Multidimensional Arrays vs Method References

Playing with multidimensional arrays and method references can be tricky sometimes.

1. Referencing Array’s Constructor

Let’s say we want to create a function that takes an integer value and returns an array with a size initialized to that value.

We can do that fairly easily using a Lambda Expression literal:

size -> new String[size]

but…what if we wanted to grant it its own name?

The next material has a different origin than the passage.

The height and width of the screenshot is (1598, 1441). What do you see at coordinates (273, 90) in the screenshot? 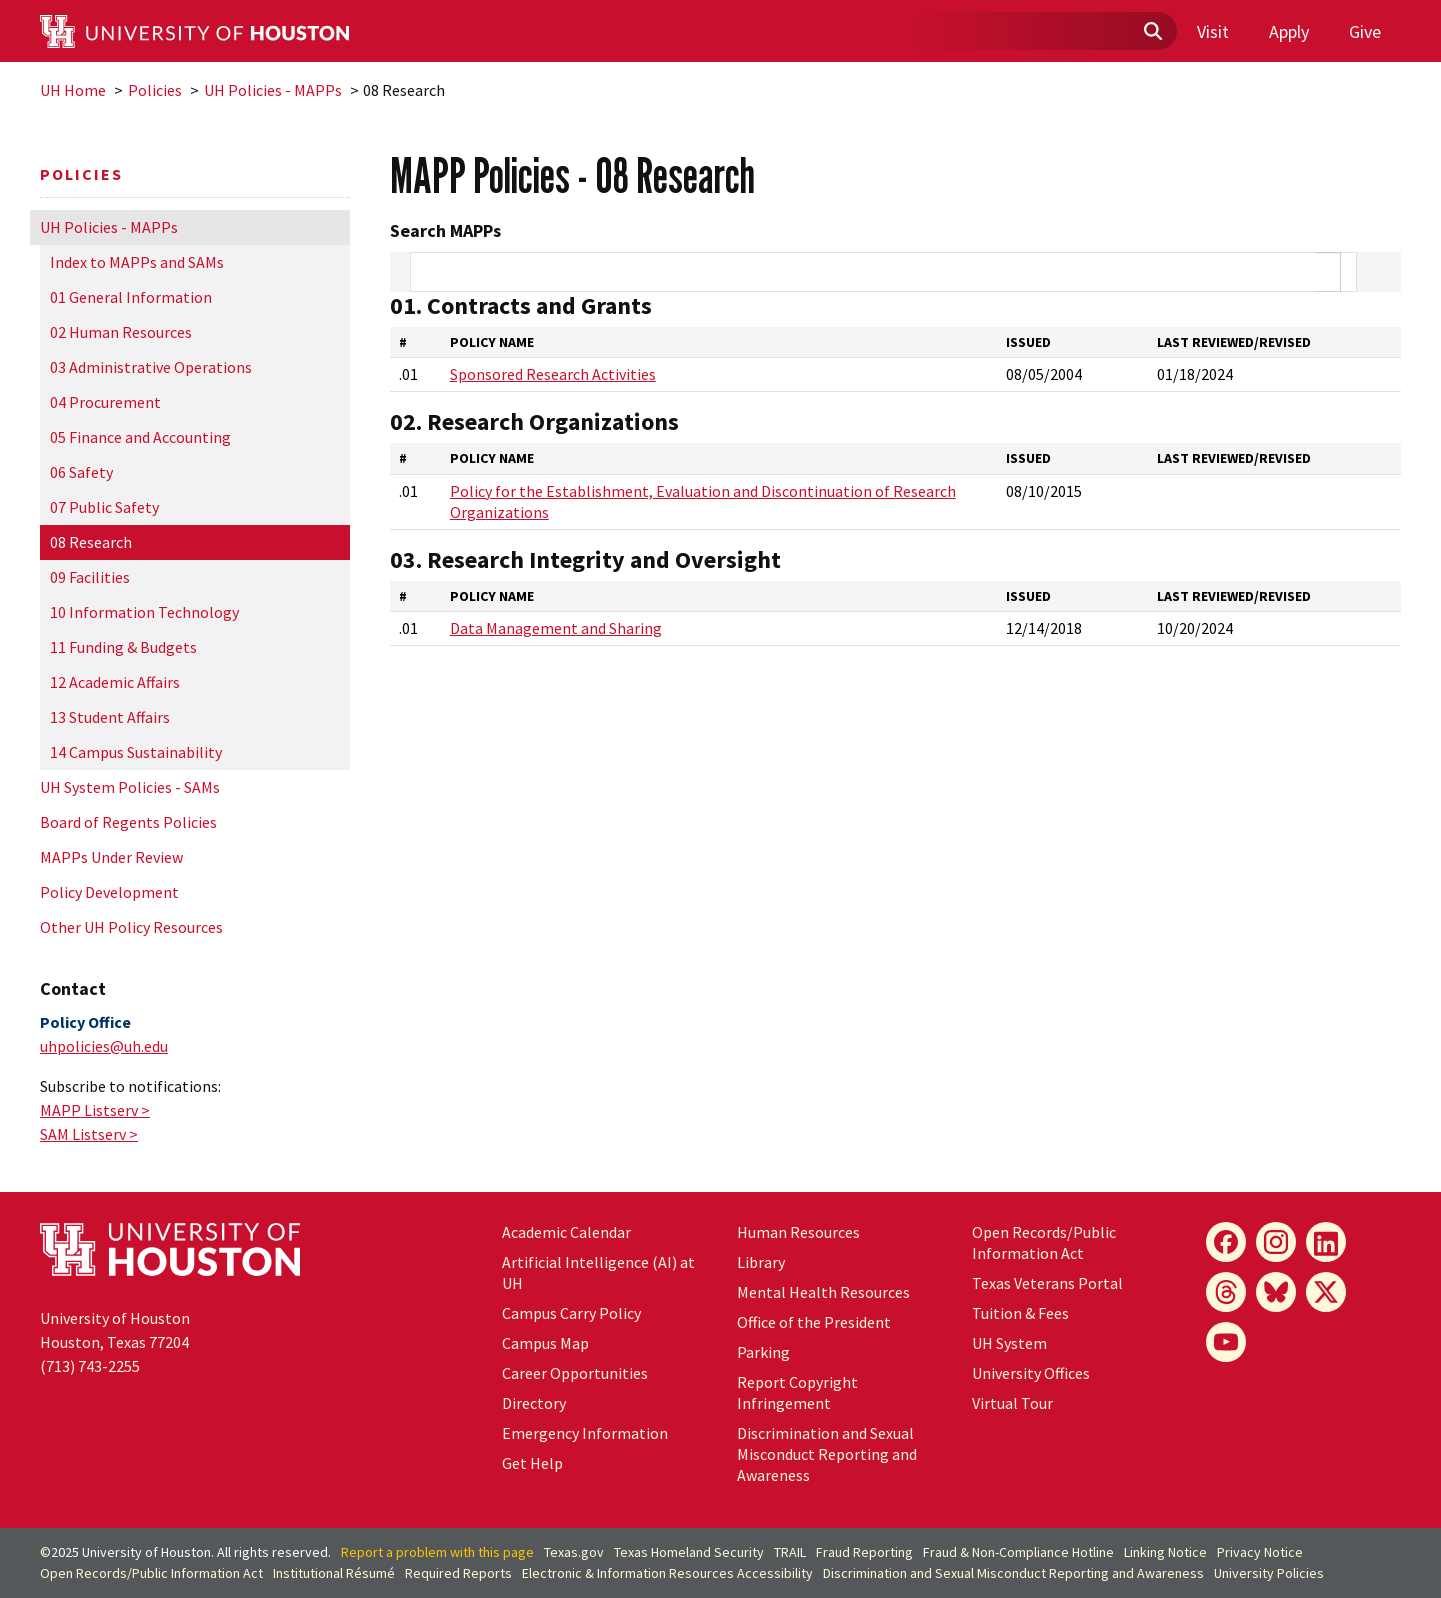
I see `UH Policies - MAPPs` at bounding box center [273, 90].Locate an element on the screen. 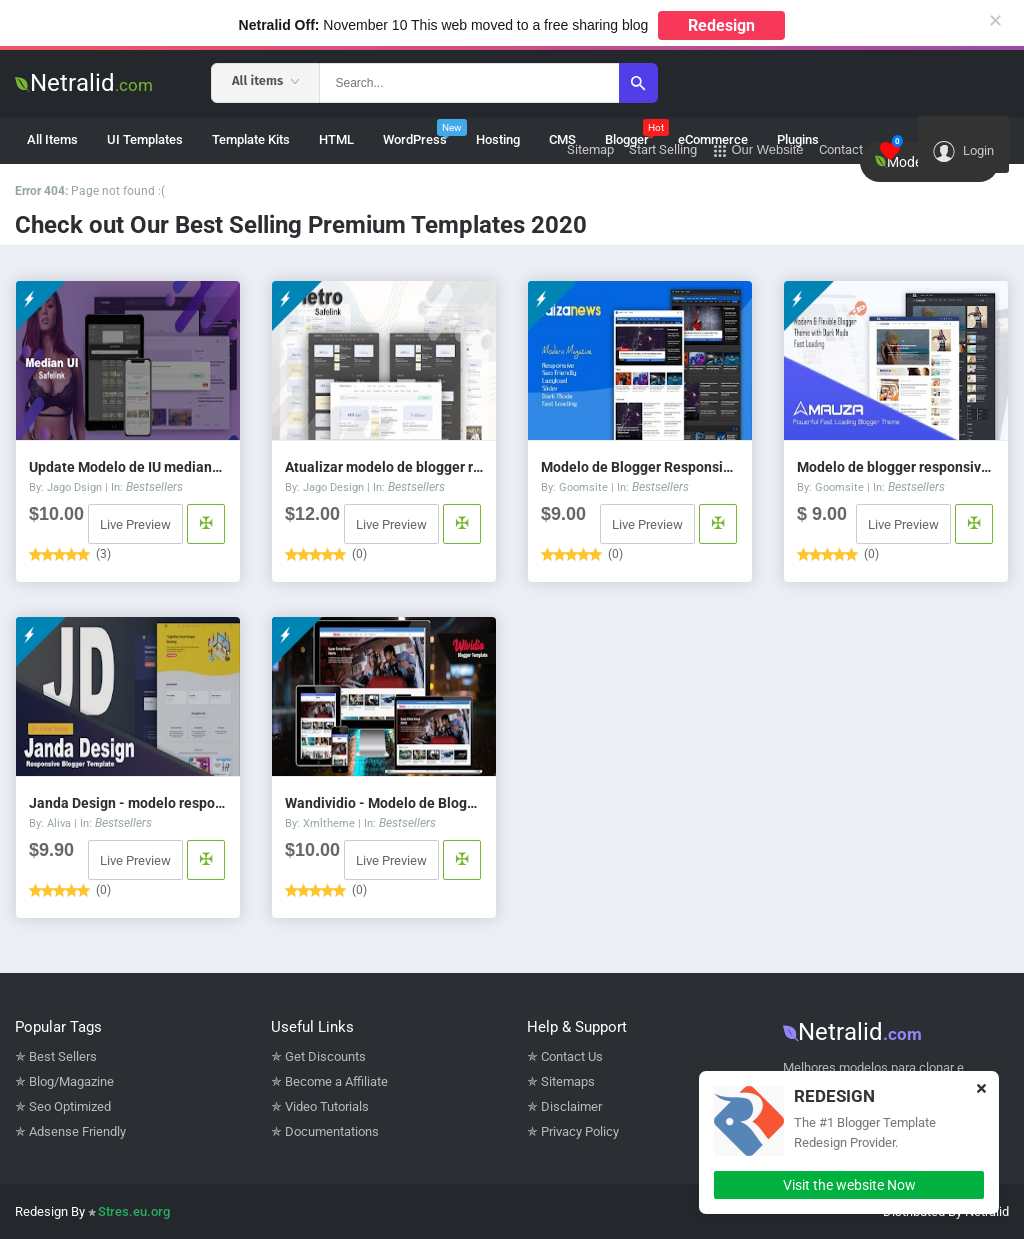 Image resolution: width=1024 pixels, height=1239 pixels. Best Sellers is located at coordinates (63, 1056).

There’s a number of ways to do that. The two most natural ways would be to represent it either as a Function<Integer, String[]> or an IntFunction<String[]>:

IntFunction<String[]> foo1 = size -> new String[size];
Function<Integer, String[]> foo2 = size -> new String[size];

Since our logic is trivial and we’re just passing a raw parameter straight to the constructor, we might as well directly reference the array’s constructor to avoid boilerplate:

IntFunction<String[]> foo1 = String[]::new;

2. Referencing Multidimensional Array’s Constructor

Why not do the same with a 2D array?

BiFunction<Integer, Integer, String[][]> foo2D =
(rows, cols) -> new String[rows][cols];
BiFunction<Integer, Integer, String[][]> foo2D2 = 
String[][]::new; // compilation error

Unfortunately, the Method Reference approach leaves us with a compilation error. Do you already have an idea why?

Since multidimensional arrays in Java aren’t really multidimensional (they’re just arrays of arrays), when writing String[][]::new, we’re still referencing exactly same one-parameter constructor as in the first example:

IntFunction<String[]> foo1 = String[]::new;

It’s just the type that array stores isn’t String anymore but String[]:

IntFunction<String[]> foo1 = String[]::new;
IntFunction<String[][]> foo2 = String[][]::new;

Essentially, both cases could be represented as a generic IntFunction<T[]>.

Hopefully, everything becomes clear if we look at the standard Lambda Expression equivalent of the second example:

IntFunction<String[][]> foo1 = size -> new String[size][];

This short write-up was sponsored by this StackOverflow question.